What is being asked: Copy all entries without alteration and skip the pictures they hold.

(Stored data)
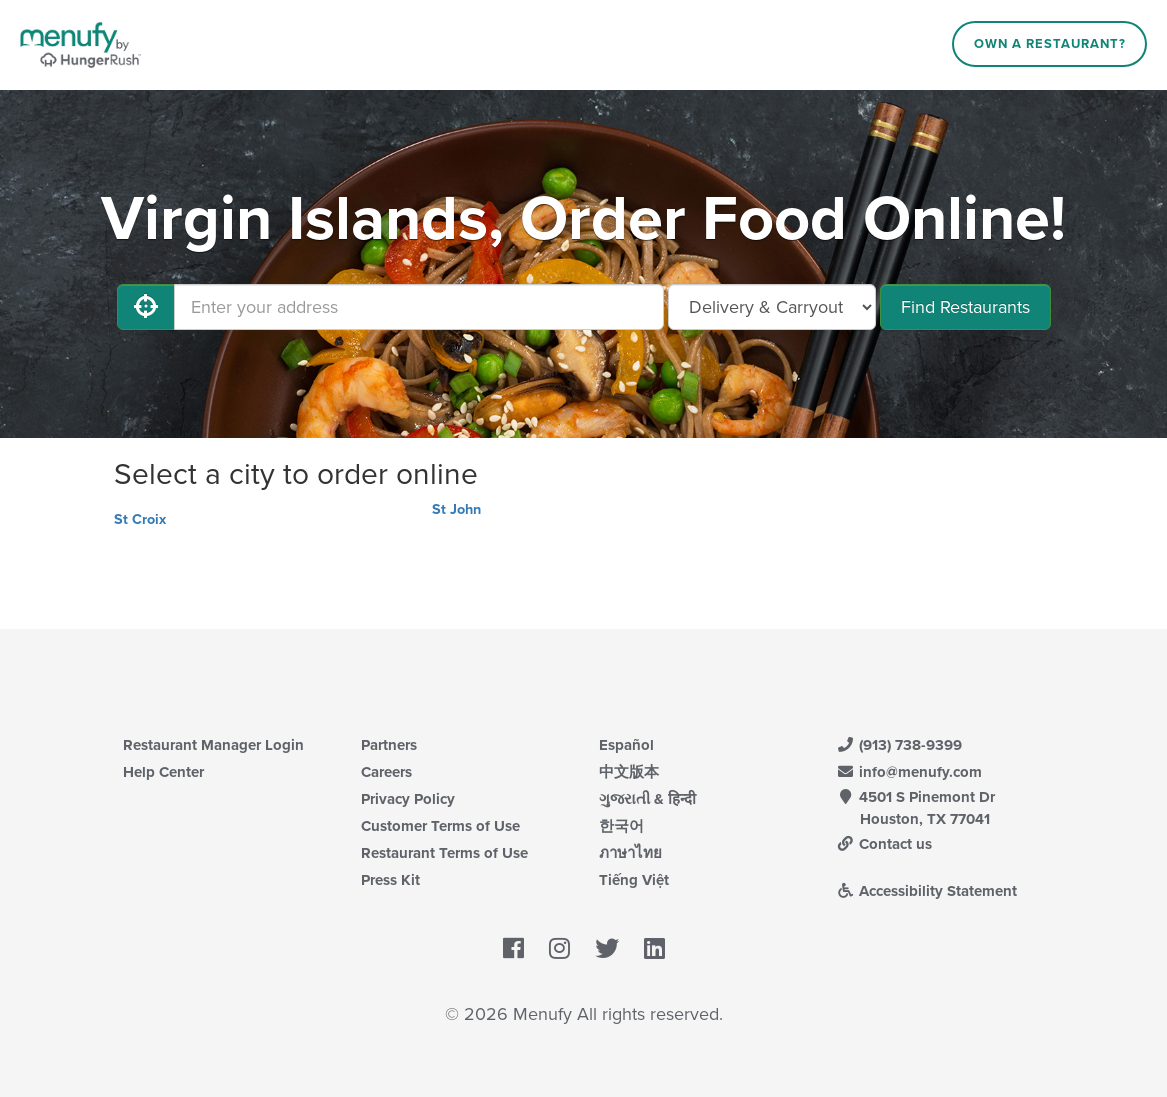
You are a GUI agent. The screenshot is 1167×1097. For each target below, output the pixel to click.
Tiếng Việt (634, 880)
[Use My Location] (146, 307)
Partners (389, 745)
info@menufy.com (910, 772)
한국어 (621, 826)
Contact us (885, 844)
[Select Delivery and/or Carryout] (772, 307)
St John (456, 509)
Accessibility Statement (927, 891)
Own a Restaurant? (1050, 44)
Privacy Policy (408, 799)
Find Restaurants (965, 307)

Response to the task:
You are a GUI agent. The screenshot is 1167×1097. For each target below, output the pixel to click.
Tiếng Việt (634, 880)
[Use My Location] (146, 307)
Partners (389, 745)
info@menufy.com (910, 772)
한국어 (621, 826)
Contact us (885, 844)
[Select Delivery and/or Carryout] (772, 307)
St John (456, 509)
Accessibility Statement (927, 891)
Own a Restaurant? (1050, 44)
Privacy Policy (408, 799)
Find Restaurants (965, 307)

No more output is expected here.